> _Page segmentation data_:
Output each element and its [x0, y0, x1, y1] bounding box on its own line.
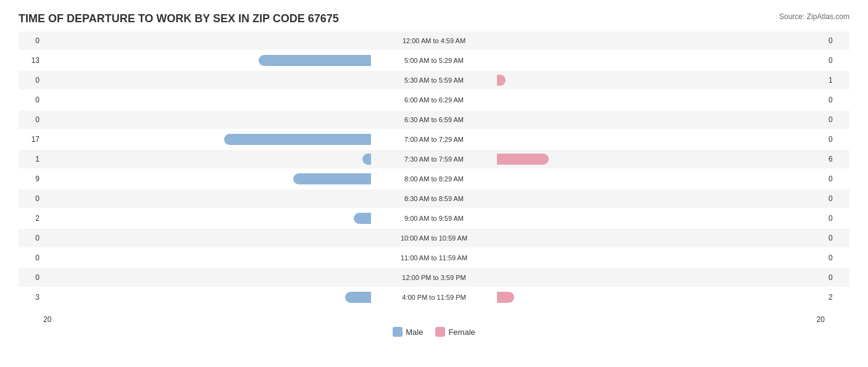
bar-male — [362, 154, 371, 165]
male-value: 0 — [19, 234, 43, 242]
bar-male — [259, 55, 371, 66]
bar-male — [345, 292, 371, 303]
table-row: 2 9:00 AM to 9:59 AM 0 — [19, 209, 849, 228]
time-label: 6:00 AM to 6:29 AM — [372, 96, 496, 104]
female-value: 2 — [825, 293, 849, 302]
male-value: 0 — [19, 254, 43, 262]
female-value: 1 — [825, 76, 849, 85]
table-row: 0 12:00 AM to 4:59 AM 0 — [19, 31, 849, 50]
table-row: 0 8:30 AM to 8:59 AM 0 — [19, 189, 849, 208]
bar-female — [497, 75, 506, 86]
time-label: 7:30 AM to 7:59 AM — [372, 155, 496, 163]
male-value: 0 — [19, 96, 43, 104]
male-value: 1 — [19, 155, 43, 163]
table-row: 17 7:00 AM to 7:29 AM 0 — [19, 130, 849, 149]
legend-male: Male — [393, 327, 423, 337]
legend-female-box — [435, 327, 445, 337]
male-value: 0 — [19, 76, 43, 85]
male-value: 3 — [19, 293, 43, 302]
male-value: 0 — [19, 36, 43, 45]
bar-female — [497, 292, 514, 303]
axis-left: 20 — [43, 315, 51, 324]
female-value: 0 — [825, 56, 849, 65]
time-label: 10:00 AM to 10:59 AM — [372, 234, 496, 242]
female-value: 6 — [825, 155, 849, 163]
time-label: 12:00 PM to 3:59 PM — [372, 274, 496, 281]
table-row: 0 6:30 AM to 6:59 AM 0 — [19, 110, 849, 129]
male-value: 0 — [19, 115, 43, 124]
male-value: 2 — [19, 214, 43, 223]
male-value: 13 — [19, 56, 43, 65]
time-label: 5:30 AM to 5:59 AM — [372, 76, 496, 84]
male-value: 17 — [19, 135, 43, 144]
time-label: 5:00 AM to 5:29 AM — [372, 57, 496, 64]
chart-container: TIME OF DEPARTURE TO WORK BY SEX IN ZIP … — [0, 0, 868, 367]
female-value: 0 — [825, 36, 849, 45]
female-value: 0 — [825, 175, 849, 183]
legend-female-label: Female — [448, 328, 475, 337]
axis-labels: 20 20 — [19, 312, 849, 324]
female-value: 0 — [825, 135, 849, 144]
female-value: 0 — [825, 96, 849, 104]
legend: Male Female — [19, 327, 849, 337]
male-value: 0 — [19, 273, 43, 282]
female-value: 0 — [825, 115, 849, 124]
table-row: 0 6:00 AM to 6:29 AM 0 — [19, 91, 849, 109]
female-value: 0 — [825, 194, 849, 203]
bar-male — [224, 134, 371, 145]
time-label: 8:30 AM to 8:59 AM — [372, 195, 496, 202]
table-row: 0 10:00 AM to 10:59 AM 0 — [19, 229, 849, 247]
time-label: 4:00 PM to 11:59 PM — [372, 294, 496, 301]
time-label: 11:00 AM to 11:59 AM — [372, 254, 496, 262]
time-label: 6:30 AM to 6:59 AM — [372, 116, 496, 123]
table-row: 9 8:00 AM to 8:29 AM 0 — [19, 170, 849, 188]
table-row: 0 5:30 AM to 5:59 AM 1 — [19, 71, 849, 89]
time-label: 7:00 AM to 7:29 AM — [372, 136, 496, 143]
chart-area: 0 12:00 AM to 4:59 AM 0 13 5:00 AM to 5:… — [19, 31, 849, 312]
female-value: 0 — [825, 254, 849, 262]
legend-male-box — [393, 327, 403, 337]
time-label: 9:00 AM to 9:59 AM — [372, 215, 496, 222]
source-label: Source: ZipAtlas.com — [779, 12, 849, 21]
bar-female — [497, 154, 549, 165]
bar-male — [293, 173, 371, 184]
legend-male-label: Male — [406, 328, 423, 337]
table-row: 3 4:00 PM to 11:59 PM 2 — [19, 288, 849, 307]
female-value: 0 — [825, 234, 849, 242]
female-value: 0 — [825, 273, 849, 282]
table-row: 13 5:00 AM to 5:29 AM 0 — [19, 51, 849, 70]
table-row: 0 11:00 AM to 11:59 AM 0 — [19, 249, 849, 267]
time-label: 12:00 AM to 4:59 AM — [372, 37, 496, 44]
male-value: 9 — [19, 175, 43, 183]
legend-female: Female — [435, 327, 475, 337]
axis-right: 20 — [817, 315, 825, 324]
male-value: 0 — [19, 194, 43, 203]
time-label: 8:00 AM to 8:29 AM — [372, 175, 496, 183]
table-row: 0 12:00 PM to 3:59 PM 0 — [19, 268, 849, 287]
bar-male — [354, 213, 371, 224]
chart-title: TIME OF DEPARTURE TO WORK BY SEX IN ZIP … — [19, 12, 849, 25]
female-value: 0 — [825, 214, 849, 223]
table-row: 1 7:30 AM to 7:59 AM 6 — [19, 150, 849, 168]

> _Work item_: Every record must be duplicated exactly, except for the pictures, which are left out.

> _Response to the exercise_:
Output each element and its [x0, y0, x1, y1] bounding box on its own line.
bar-male — [362, 154, 371, 165]
male-value: 0 — [19, 234, 43, 242]
bar-male — [259, 55, 371, 66]
bar-male — [345, 292, 371, 303]
table-row: 2 9:00 AM to 9:59 AM 0 — [19, 209, 849, 228]
time-label: 6:00 AM to 6:29 AM — [372, 96, 496, 104]
female-value: 2 — [825, 293, 849, 302]
male-value: 0 — [19, 254, 43, 262]
female-value: 1 — [825, 76, 849, 85]
table-row: 0 12:00 AM to 4:59 AM 0 — [19, 31, 849, 50]
table-row: 0 8:30 AM to 8:59 AM 0 — [19, 189, 849, 208]
bar-female — [497, 75, 506, 86]
time-label: 7:30 AM to 7:59 AM — [372, 155, 496, 163]
male-value: 0 — [19, 96, 43, 104]
male-value: 1 — [19, 155, 43, 163]
table-row: 17 7:00 AM to 7:29 AM 0 — [19, 130, 849, 149]
legend-male: Male — [393, 327, 423, 337]
legend-female-box — [435, 327, 445, 337]
male-value: 0 — [19, 76, 43, 85]
male-value: 3 — [19, 293, 43, 302]
male-value: 0 — [19, 36, 43, 45]
bar-female — [497, 292, 514, 303]
axis-left: 20 — [43, 315, 51, 324]
female-value: 0 — [825, 56, 849, 65]
time-label: 10:00 AM to 10:59 AM — [372, 234, 496, 242]
female-value: 6 — [825, 155, 849, 163]
time-label: 12:00 PM to 3:59 PM — [372, 274, 496, 281]
table-row: 0 6:30 AM to 6:59 AM 0 — [19, 110, 849, 129]
male-value: 0 — [19, 115, 43, 124]
male-value: 2 — [19, 214, 43, 223]
male-value: 13 — [19, 56, 43, 65]
time-label: 5:30 AM to 5:59 AM — [372, 76, 496, 84]
male-value: 17 — [19, 135, 43, 144]
time-label: 5:00 AM to 5:29 AM — [372, 57, 496, 64]
chart-container: TIME OF DEPARTURE TO WORK BY SEX IN ZIP … — [0, 0, 868, 367]
female-value: 0 — [825, 36, 849, 45]
female-value: 0 — [825, 175, 849, 183]
legend-female-label: Female — [448, 328, 475, 337]
axis-labels: 20 20 — [19, 312, 849, 324]
female-value: 0 — [825, 135, 849, 144]
female-value: 0 — [825, 96, 849, 104]
legend: Male Female — [19, 327, 849, 337]
male-value: 0 — [19, 273, 43, 282]
female-value: 0 — [825, 115, 849, 124]
table-row: 0 6:00 AM to 6:29 AM 0 — [19, 91, 849, 109]
female-value: 0 — [825, 194, 849, 203]
bar-male — [224, 134, 371, 145]
time-label: 8:30 AM to 8:59 AM — [372, 195, 496, 202]
table-row: 0 10:00 AM to 10:59 AM 0 — [19, 229, 849, 247]
time-label: 4:00 PM to 11:59 PM — [372, 294, 496, 301]
time-label: 11:00 AM to 11:59 AM — [372, 254, 496, 262]
time-label: 6:30 AM to 6:59 AM — [372, 116, 496, 123]
table-row: 9 8:00 AM to 8:29 AM 0 — [19, 170, 849, 188]
table-row: 0 5:30 AM to 5:59 AM 1 — [19, 71, 849, 89]
time-label: 7:00 AM to 7:29 AM — [372, 136, 496, 143]
chart-area: 0 12:00 AM to 4:59 AM 0 13 5:00 AM to 5:… — [19, 31, 849, 312]
female-value: 0 — [825, 254, 849, 262]
legend-male-box — [393, 327, 403, 337]
time-label: 9:00 AM to 9:59 AM — [372, 215, 496, 222]
source-label: Source: ZipAtlas.com — [779, 12, 849, 21]
bar-female — [497, 154, 549, 165]
bar-male — [293, 173, 371, 184]
legend-male-label: Male — [406, 328, 423, 337]
table-row: 3 4:00 PM to 11:59 PM 2 — [19, 288, 849, 307]
female-value: 0 — [825, 234, 849, 242]
female-value: 0 — [825, 273, 849, 282]
table-row: 13 5:00 AM to 5:29 AM 0 — [19, 51, 849, 70]
table-row: 0 11:00 AM to 11:59 AM 0 — [19, 249, 849, 267]
time-label: 12:00 AM to 4:59 AM — [372, 37, 496, 44]
male-value: 9 — [19, 175, 43, 183]
legend-female: Female — [435, 327, 475, 337]
axis-right: 20 — [817, 315, 825, 324]
male-value: 0 — [19, 194, 43, 203]
time-label: 8:00 AM to 8:29 AM — [372, 175, 496, 183]
table-row: 0 12:00 PM to 3:59 PM 0 — [19, 268, 849, 287]
bar-male — [354, 213, 371, 224]
chart-title: TIME OF DEPARTURE TO WORK BY SEX IN ZIP … — [19, 12, 849, 25]
female-value: 0 — [825, 214, 849, 223]
table-row: 1 7:30 AM to 7:59 AM 6 — [19, 150, 849, 168]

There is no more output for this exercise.